Auch der Künstler Bodo Sperling, Mitgründer der damaligen East Side Gallery, hält diese Durchbrüche für einen Skandal. Das war es dann aber auch schon an Gemeinsamkeiten mit Kani Alavi. Sperling ist Vertreter der Gründerinitiative East Side, einem Zusammenschluss von derzeit acht Künstlern, die sich strikt weigern, ihre Bilder neu zu malen. Er gehört zu den schärfsten Kritikern der Sanierung.
«Was wir hier erleben, hat nichts mit der ursprünglichen East Side Gallery zu tun. Es entsteht vielmehr eine Art Disneyland für Touristen, woran wir uns nicht beteiligen werden», kritisiert Sperling. Damals habe man eine graue Mauer und nicht eine weiße Fläche bemalt, wodurch die Farben wesentlich härter gewirkt hätten. «Statt die Kunstwerke zu zerstören, wäre es angebracht gewesen, sie zu restaurieren, um ihren Charakter zu erhalten». Aus den Reihen der Gründerinitiative stammen auch die Vorwürfe der «Zweckentfremdung von Mitteln».

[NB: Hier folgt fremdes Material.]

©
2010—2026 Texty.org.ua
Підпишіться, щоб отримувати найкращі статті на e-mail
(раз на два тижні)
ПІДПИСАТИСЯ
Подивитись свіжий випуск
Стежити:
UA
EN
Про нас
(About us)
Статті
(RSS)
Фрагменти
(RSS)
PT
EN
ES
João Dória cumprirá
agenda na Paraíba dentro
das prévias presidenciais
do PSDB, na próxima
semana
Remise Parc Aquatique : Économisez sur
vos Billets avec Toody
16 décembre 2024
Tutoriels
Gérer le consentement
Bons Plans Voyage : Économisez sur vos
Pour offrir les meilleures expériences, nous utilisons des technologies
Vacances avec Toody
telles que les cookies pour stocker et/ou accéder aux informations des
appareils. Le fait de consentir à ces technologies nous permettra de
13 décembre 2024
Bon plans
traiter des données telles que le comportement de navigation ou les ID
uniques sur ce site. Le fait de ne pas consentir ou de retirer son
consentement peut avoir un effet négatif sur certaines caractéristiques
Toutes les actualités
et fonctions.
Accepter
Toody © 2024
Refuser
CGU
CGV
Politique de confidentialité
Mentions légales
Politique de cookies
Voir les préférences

Wie verhärtet die Fronten zwischen den Parteien mittlerweile sind, verdeutlichen auch die unterschiedlichen Zahlen, die sie auf Anfrage nennen. Sperling gibt beispielsweise an, nur 74 von 101 noch lebenden Künstlern hätten an der neuen East Side Gallery gemalt. Alavi hingegen nennt die Zahl 98. Beide bezichtigen sich gegenseitig der Lüge.

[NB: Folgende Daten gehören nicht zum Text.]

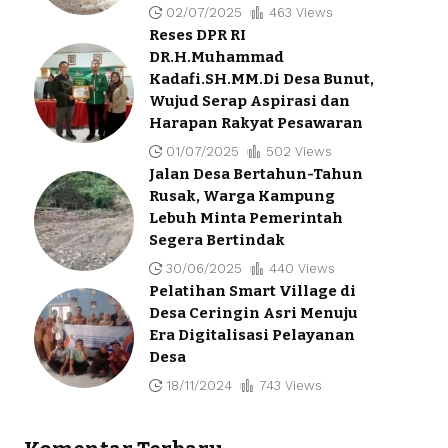
02/07/2025
463 Views
Reses DPR RI
DR.H.Muhammad
Kadafi.SH.MM.Di Desa Bunut,
Wujud Serap Aspirasi dan
Harapan Rakyat Pesawaran
01/07/2025
502 Views
Jalan Desa Bertahun-Tahun
Rusak, Warga Kampung
Lebuh Minta Pemerintah
Segera Bertindak
30/06/2025
440 Views
Pelatihan Smart Village di
Desa Ceringin Asri Menuju
Era Digitalisasi Pelayanan
Desa
18/11/2024
743 Views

Auf die Frage, was er von dem Streit halte, schüttelt Salvatore di Fazzio, einer der Künstler an der East Side Gallery, nur den Kopf. Er möchte die Frage nicht beantworten, sie ist ihm sichtlich unangenehm. Di Fazzio ist aus Amerika gekommen, um den «Spirit» zu erneuern, der hier vor 20 Jahren geherrscht hat. Genau wie damals wird er auch diesmal von seinem Sohn Philip unterstützt. Sie konnte die Mauer bisher nicht entzweien.